Beberapa hari belakangan ini pekerjaanku sedang kosong setelah beberapa bulan digempur deadline, sepertinya itulah mengapa aku jadi merasa malas belakangan ini. Rasanya seperti ingin balas dendam bermalas-malasan setelah kerja rodi menyelesaikan target pekerjaan. Jadilah doom scrolling tanpa henti dan berakhir dengan scrolling media sosial milikku sendiri. Notifikasi pengingat memori dari salah satu media sosial yang kugunakan menjadi trigger-nya.

Toxic.

Itulah kata pertama yang muncul di kepalaku saat membaca post-post lama dari media sosialku. Malu sendiri. Tak habis-habis aku bertanya: "Kok dulu gue setoksik ini, ya? Kok bisa, ya, gue malu-maluin kaya gini?" Bahkan sampai kuliah pun, ternyata aku toksik untuk orang-orang disekelilingku, setidaknya itu kesan yang kudapatkan sekarang ketika membaca ulang semua jejak digitalku sendiri. Saking malunya, kuhapus semua yang memang memalukan. Ada beberapa yang masih tersisa karena aku masih belum kuat membacanya, saking cringe, pickme, dan sememalukan itu. Betapa sabarnya teman-temanku yang masih mau menjadi temanku saat itu, yang masih kuat menghadapi drama yang kubuat saat itu. Maaf, ya, teman-temanku. Terima kasih banyak sudah sangat bersabar denganku.

Astaga betapa memalukannya. Betapa aku menyakiti teman-temanku, berpikir bahwa saat itu aku yang paling benar. Astaga. Memang masa muda itu masa-masa banyak salah..... tapi, ya, ngga gini juga wei:')

Aku hanya bisa menghela nafas panjang, seperti bertemu dengan ABG yang benar-benar labil. Aku jadikan hal-hal memalukan yang kutemukan itu sebagai pembelajaran, agar aku tidak seperti itu lagi ke depannya. Ternyata, kebanyakan drama yang muncul justru karena diriku sendiri, karena aku tidak tahan emosi. Semua kulepaskan saja tanpa memperhatikan perasaan orang lain, tanpa melihat dari sudut pandang yang lain. Kepalaku penuh dengan pembenaran terhadap diri sendiri. Egois.

Memang itu yang kubutuhkan, menahan emosi dan menahan diri agar tidak terlalu banyak oversharing. Kadang informasi mengenai diri sendiri yang diceritakan terlalu rinci kepada orang lain, justru bisa jadi bumerang atau pemicu masalah yang sebenarnya tidak berarti.
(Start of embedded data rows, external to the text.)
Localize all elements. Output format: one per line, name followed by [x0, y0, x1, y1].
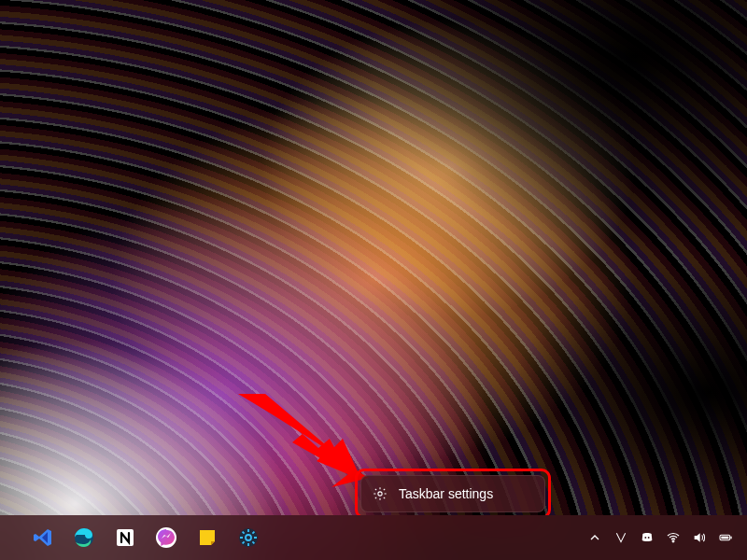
svg-point-10: [672, 540, 674, 542]
system-tray: [586, 529, 740, 546]
desktop: Taskbar settings: [0, 0, 747, 560]
tray-overflow-chevron[interactable]: [586, 529, 603, 546]
battery-icon: [718, 530, 733, 545]
chevron-up-icon: [587, 530, 602, 545]
v-icon: [613, 530, 628, 545]
tray-battery[interactable]: [717, 529, 734, 546]
volume-icon: [692, 530, 707, 545]
discord-icon: [640, 530, 655, 545]
svg-point-2: [378, 492, 382, 496]
taskbar-app-vscode[interactable]: [24, 519, 62, 556]
svg-point-9: [648, 537, 650, 539]
taskbar-pinned-apps: [7, 519, 267, 556]
tray-volume[interactable]: [691, 529, 708, 546]
taskbar-app-edge[interactable]: [65, 519, 103, 556]
messenger-icon: [155, 526, 177, 549]
svg-rect-12: [730, 537, 731, 539]
tray-app-discord[interactable]: [639, 529, 655, 546]
vscode-icon: [32, 526, 54, 549]
context-menu-item-label[interactable]: Taskbar settings: [399, 486, 493, 501]
taskbar-context-menu: Taskbar settings: [360, 475, 545, 512]
taskbar-app-sticky-notes[interactable]: [189, 519, 226, 556]
svg-rect-13: [721, 537, 728, 539]
notion-icon: [114, 526, 136, 549]
svg-point-8: [644, 537, 646, 539]
gear-icon: [373, 486, 388, 501]
tray-wifi[interactable]: [665, 529, 682, 546]
edge-icon: [73, 526, 95, 549]
taskbar-app-settings[interactable]: [230, 519, 267, 556]
taskbar-app-messenger[interactable]: [148, 519, 185, 556]
settings-app-icon: [237, 526, 260, 549]
tray-app-v[interactable]: [613, 529, 629, 546]
taskbar-app-notion[interactable]: [106, 519, 144, 556]
sticky-notes-icon: [196, 526, 218, 549]
taskbar[interactable]: [0, 515, 747, 560]
wifi-icon: [666, 530, 681, 545]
Cukup kembali ke setelan mendengar dan mengamati saja. Rasanya pasti akan sedikit melelahkan, tapi tidak apa-apa jika rasa lelah itu bisa mengantisipasi hal-hal bodoh yang akan aku sesali lagi dimasa mendatang.

Sejujurnya aku sedikit bangga pada diriku sendiri, setelah berkaca pada masa laluku yang sangat memalukan itu. Ternyata aku sekarang lebih baik. Mungkin memang belum terlalu baik, ada kalanya juga aku merasa tidak kuat dan sedikit melontarkan kata-kata, namun setidaknya aku sudah bisa mengontrol untuk tidak terlalu berapi-api. Atau bahkan aku malah tidak berkata-kata sama sekali, mengiyakan saja semuanya daripada aku menyakiti hati yang lain.

Menjadi dewasa tidak mudah. Memahami diri sendiri dan orang lain tidak mudah. Menjaga hubungan baik tidak mudah. Apalagi semakin kesini, temanku juga semakin sedikit. Orang baru memang berdatangan, tapi yang tetap tinggal bisa dihitung dengan jari. Aku tidak mau menyakiti mereka. Semoga aku selalu terus mau belajar untuk membuka mata dan pikiran, baik untuk orang lain maupun diriku sendiri.